Task to complete: Find the word "Kellerbier" below. Copy each line that has it.
----- Supplied material
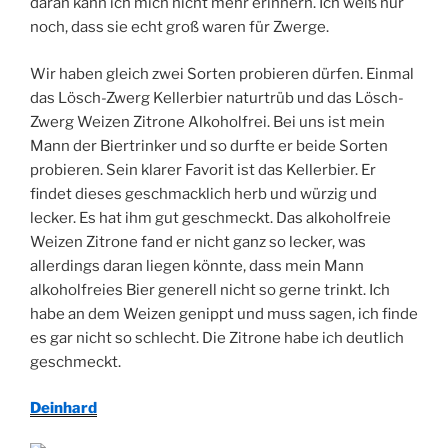
daran kann ich mich nicht mehr erinnern. Ich weiß nur
noch, dass sie echt groß waren für Zwerge.
Wir haben gleich zwei Sorten probieren dürfen. Einmal
das Lösch-Zwerg Kellerbier naturtrüb und das Lösch-
Zwerg Weizen Zitrone Alkoholfrei. Bei uns ist mein
Mann der Biertrinker und so durfte er beide Sorten
probieren. Sein klarer Favorit ist das Kellerbier. Er
findet dieses geschmacklich herb und würzig und
lecker. Es hat ihm gut geschmeckt. Das alkoholfreie
Weizen Zitrone fand er nicht ganz so lecker, was
allerdings daran liegen könnte, dass mein Mann
alkoholfreies Bier generell nicht so gerne trinkt. Ich
habe an dem Weizen genippt und muss sagen, ich finde
es gar nicht so schlecht. Die Zitrone habe ich deutlich
geschmeckt.
Deinhard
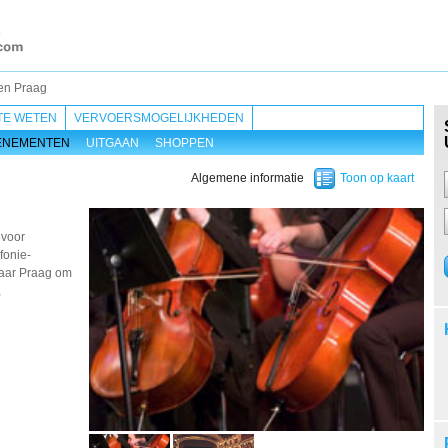
en Praag
TE WETEN
VERVOERSMOGELIJKHEDEN
ENEMENTEN
UITGAAN
SHOPPEN
Algemene informatie
Toon op kaart
 voor
fonie-
naar Praag om
,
----------
Solved exercise:
das Lösch-Zwerg Kellerbier naturtrüb und das Lösch-
probieren. Sein klarer Favorit ist das Kellerbier. Er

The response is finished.